## WORK TO BE COMPLETED
Please copy out every line in the records below that includes the word "invite".

------ DATASET RECORDS

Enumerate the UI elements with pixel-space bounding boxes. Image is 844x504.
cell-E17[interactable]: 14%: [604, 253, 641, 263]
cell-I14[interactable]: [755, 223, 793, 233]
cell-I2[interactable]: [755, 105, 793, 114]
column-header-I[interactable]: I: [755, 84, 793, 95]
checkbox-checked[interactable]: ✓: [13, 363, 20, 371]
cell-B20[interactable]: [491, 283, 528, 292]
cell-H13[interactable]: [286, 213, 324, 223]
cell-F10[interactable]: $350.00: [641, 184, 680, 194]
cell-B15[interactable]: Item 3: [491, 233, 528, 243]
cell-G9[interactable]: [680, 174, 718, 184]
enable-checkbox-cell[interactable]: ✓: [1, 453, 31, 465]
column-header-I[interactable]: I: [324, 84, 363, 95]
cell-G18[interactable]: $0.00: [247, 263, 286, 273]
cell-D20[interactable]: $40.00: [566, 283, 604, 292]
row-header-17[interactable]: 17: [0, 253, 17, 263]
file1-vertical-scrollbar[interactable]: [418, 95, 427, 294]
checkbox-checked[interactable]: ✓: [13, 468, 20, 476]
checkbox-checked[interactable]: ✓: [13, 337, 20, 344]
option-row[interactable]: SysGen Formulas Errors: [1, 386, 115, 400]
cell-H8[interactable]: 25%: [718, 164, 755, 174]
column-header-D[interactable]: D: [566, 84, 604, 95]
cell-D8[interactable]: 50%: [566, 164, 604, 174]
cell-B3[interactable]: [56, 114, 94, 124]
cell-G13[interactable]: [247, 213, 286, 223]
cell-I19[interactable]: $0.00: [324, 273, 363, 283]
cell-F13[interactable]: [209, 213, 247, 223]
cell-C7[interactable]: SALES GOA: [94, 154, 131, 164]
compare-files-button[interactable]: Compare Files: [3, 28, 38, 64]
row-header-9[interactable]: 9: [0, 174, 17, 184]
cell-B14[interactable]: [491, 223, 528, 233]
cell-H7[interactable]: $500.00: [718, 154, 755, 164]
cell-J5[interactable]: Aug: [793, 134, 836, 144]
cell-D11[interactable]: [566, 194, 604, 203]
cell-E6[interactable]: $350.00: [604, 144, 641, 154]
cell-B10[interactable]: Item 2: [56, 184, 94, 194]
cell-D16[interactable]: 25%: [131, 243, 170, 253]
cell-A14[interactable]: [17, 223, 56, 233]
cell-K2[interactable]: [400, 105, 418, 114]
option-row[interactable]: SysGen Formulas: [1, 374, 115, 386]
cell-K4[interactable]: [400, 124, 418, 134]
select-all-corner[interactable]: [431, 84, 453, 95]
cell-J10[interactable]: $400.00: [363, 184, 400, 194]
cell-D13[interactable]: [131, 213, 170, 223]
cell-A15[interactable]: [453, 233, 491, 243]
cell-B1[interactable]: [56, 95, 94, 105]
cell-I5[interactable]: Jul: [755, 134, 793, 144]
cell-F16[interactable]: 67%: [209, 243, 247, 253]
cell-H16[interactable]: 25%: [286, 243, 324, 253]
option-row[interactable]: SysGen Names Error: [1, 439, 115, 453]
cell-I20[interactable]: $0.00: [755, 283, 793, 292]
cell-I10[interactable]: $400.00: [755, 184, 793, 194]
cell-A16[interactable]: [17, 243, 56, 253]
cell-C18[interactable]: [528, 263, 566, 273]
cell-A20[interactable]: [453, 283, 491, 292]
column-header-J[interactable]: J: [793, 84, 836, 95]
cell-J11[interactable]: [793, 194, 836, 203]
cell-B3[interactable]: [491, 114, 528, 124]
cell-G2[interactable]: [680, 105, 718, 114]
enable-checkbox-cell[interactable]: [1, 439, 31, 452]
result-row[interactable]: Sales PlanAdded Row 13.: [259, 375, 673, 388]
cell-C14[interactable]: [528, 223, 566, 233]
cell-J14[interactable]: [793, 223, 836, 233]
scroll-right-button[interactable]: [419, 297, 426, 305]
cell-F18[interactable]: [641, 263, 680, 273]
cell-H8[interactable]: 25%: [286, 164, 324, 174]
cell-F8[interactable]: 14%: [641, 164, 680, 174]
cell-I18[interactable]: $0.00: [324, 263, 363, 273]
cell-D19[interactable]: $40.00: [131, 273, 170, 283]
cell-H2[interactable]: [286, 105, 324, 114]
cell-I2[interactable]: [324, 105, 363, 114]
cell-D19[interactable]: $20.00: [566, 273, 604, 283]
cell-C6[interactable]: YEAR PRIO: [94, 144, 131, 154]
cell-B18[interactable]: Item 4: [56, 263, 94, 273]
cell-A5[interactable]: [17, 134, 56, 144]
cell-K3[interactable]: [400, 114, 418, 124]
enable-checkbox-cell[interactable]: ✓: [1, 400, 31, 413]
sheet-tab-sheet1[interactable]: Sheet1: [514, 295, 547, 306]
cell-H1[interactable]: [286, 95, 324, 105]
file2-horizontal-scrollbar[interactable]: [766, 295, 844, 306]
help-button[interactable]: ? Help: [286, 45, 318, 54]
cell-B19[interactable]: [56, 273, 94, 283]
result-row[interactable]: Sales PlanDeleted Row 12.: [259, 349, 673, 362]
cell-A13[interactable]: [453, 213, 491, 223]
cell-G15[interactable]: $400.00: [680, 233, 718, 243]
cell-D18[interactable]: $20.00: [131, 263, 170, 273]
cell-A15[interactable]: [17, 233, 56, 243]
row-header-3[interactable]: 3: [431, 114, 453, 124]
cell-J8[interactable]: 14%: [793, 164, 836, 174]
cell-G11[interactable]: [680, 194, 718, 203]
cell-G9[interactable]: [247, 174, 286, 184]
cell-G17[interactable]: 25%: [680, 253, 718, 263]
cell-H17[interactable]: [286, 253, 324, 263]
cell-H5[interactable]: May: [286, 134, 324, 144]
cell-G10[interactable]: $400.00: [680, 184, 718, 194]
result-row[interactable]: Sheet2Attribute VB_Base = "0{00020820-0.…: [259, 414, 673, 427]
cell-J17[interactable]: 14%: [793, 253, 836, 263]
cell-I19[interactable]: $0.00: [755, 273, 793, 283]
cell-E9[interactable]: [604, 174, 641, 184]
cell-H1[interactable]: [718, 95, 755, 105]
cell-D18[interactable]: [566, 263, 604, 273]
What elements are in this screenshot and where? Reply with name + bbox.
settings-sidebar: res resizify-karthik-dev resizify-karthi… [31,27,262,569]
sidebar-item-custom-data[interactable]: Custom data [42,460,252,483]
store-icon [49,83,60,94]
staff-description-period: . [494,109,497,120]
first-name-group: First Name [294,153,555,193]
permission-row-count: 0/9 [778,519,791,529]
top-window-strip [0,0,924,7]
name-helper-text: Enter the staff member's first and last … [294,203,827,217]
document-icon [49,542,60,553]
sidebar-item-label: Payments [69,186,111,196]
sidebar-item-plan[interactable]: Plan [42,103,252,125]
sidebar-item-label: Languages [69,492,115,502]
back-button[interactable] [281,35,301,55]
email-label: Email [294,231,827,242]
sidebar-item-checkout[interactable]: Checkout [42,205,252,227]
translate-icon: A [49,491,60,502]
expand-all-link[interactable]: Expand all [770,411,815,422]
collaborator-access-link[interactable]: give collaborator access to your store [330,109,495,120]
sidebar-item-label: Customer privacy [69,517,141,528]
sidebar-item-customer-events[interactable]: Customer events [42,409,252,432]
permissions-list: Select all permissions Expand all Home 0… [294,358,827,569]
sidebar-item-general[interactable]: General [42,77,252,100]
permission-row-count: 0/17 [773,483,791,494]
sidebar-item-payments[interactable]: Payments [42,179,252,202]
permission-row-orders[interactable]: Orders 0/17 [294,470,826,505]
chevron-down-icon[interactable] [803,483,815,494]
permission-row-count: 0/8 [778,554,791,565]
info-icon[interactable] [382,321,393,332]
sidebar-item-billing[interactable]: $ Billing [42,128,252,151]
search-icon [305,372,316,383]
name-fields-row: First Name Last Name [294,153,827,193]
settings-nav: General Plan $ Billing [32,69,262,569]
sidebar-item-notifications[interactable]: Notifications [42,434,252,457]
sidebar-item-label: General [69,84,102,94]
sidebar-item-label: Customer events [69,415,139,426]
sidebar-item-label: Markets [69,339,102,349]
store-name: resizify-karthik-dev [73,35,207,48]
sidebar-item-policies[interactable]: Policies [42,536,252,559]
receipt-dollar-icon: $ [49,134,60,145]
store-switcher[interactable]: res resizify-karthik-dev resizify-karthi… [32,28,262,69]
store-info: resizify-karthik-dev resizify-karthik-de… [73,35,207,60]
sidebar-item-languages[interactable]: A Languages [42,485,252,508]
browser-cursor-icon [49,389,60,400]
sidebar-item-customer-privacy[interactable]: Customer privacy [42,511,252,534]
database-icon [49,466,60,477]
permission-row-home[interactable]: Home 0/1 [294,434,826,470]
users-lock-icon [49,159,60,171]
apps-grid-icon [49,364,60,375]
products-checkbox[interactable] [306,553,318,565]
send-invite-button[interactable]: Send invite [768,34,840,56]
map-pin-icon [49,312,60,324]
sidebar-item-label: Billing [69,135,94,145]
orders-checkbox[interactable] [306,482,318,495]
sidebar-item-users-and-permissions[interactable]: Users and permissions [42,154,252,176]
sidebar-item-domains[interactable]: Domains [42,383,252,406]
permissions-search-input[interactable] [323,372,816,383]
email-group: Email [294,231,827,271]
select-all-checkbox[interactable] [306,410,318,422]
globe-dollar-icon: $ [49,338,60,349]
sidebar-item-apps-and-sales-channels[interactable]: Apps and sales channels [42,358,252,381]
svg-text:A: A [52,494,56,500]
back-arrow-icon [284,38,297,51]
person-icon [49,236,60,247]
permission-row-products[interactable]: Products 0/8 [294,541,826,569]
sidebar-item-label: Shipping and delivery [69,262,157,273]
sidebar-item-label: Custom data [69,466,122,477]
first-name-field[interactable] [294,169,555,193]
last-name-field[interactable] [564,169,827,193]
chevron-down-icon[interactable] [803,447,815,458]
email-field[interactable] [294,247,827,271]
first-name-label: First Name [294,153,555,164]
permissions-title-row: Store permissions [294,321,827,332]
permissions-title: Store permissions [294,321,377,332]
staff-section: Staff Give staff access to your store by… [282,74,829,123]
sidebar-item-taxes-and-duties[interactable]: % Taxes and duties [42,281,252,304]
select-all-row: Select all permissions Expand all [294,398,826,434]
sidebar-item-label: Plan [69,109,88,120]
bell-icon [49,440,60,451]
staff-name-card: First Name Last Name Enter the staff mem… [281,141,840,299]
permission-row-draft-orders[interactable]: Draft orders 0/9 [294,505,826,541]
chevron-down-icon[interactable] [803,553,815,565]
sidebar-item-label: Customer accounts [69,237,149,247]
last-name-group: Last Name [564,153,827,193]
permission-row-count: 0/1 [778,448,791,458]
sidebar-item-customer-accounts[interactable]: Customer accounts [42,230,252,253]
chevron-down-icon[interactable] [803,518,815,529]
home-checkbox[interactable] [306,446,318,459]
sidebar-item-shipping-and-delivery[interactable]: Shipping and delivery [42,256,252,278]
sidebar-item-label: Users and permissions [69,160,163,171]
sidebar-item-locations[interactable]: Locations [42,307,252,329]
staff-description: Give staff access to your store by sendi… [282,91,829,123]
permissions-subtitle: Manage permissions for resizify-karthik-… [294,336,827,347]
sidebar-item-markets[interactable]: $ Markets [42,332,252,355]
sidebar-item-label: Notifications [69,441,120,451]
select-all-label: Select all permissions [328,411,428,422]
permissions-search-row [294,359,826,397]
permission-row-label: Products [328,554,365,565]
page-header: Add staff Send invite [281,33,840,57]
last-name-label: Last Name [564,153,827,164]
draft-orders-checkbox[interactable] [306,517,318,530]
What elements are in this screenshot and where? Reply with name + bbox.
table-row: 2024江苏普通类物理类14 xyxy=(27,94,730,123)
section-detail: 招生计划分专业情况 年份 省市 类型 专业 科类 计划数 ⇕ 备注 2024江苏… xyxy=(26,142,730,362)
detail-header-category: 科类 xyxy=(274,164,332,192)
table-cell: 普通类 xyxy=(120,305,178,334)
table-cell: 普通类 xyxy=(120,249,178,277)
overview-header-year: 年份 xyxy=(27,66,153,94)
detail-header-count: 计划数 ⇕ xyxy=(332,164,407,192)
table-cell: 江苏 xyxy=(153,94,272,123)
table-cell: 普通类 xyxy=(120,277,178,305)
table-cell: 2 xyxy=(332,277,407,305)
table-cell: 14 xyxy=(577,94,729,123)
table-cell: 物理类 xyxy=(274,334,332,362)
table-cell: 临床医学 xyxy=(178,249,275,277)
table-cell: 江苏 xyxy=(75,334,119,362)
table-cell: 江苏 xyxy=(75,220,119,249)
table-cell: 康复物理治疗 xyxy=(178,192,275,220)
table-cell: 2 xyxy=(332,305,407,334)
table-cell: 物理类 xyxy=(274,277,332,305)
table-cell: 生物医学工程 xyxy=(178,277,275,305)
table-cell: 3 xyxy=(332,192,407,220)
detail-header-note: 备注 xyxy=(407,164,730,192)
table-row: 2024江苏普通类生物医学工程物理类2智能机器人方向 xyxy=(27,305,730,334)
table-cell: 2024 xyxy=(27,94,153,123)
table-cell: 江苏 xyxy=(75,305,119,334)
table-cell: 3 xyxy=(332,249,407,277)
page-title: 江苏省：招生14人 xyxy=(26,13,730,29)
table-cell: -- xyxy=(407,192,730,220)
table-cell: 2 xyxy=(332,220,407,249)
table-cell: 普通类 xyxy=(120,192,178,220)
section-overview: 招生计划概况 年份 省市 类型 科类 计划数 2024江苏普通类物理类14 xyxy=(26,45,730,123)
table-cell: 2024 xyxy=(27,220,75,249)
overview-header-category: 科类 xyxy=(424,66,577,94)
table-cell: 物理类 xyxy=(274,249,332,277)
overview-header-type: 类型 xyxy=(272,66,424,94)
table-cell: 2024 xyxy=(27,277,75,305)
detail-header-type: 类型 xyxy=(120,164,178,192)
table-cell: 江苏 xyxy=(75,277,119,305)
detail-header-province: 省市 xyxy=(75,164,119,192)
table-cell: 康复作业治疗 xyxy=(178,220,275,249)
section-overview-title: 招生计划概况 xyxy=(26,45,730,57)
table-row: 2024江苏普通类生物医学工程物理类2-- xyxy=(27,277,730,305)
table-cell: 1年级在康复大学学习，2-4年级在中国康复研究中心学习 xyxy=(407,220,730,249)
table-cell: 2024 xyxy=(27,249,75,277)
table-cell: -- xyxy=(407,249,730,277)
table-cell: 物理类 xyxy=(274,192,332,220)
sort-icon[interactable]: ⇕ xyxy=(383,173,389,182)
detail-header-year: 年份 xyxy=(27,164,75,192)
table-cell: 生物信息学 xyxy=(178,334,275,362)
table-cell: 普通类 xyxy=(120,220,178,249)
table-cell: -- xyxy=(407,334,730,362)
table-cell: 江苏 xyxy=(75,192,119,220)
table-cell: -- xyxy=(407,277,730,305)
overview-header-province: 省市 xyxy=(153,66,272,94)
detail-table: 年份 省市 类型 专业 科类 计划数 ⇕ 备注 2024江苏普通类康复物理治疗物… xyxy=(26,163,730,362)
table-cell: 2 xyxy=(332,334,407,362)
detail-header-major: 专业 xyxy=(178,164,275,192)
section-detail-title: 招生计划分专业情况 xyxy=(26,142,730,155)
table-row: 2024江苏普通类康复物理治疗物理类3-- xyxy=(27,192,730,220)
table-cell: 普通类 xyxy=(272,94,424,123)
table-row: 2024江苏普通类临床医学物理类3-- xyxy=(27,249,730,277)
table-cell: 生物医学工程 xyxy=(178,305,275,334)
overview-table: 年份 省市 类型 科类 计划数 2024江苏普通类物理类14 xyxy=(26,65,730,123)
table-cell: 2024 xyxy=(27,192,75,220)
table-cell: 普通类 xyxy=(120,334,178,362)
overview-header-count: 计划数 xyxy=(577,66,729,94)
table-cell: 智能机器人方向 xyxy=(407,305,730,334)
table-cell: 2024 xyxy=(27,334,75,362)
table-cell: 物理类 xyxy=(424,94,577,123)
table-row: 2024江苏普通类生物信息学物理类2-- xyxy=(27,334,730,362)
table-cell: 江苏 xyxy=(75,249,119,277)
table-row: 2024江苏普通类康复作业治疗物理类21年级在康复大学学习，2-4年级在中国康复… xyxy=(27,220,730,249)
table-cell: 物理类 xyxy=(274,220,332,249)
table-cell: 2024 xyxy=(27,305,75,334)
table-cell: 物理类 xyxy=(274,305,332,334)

------------

## RESULT
send-invite-button[interactable]: Send invite [768,34,840,56]
page-header: Add staff Send invite [281,33,840,57]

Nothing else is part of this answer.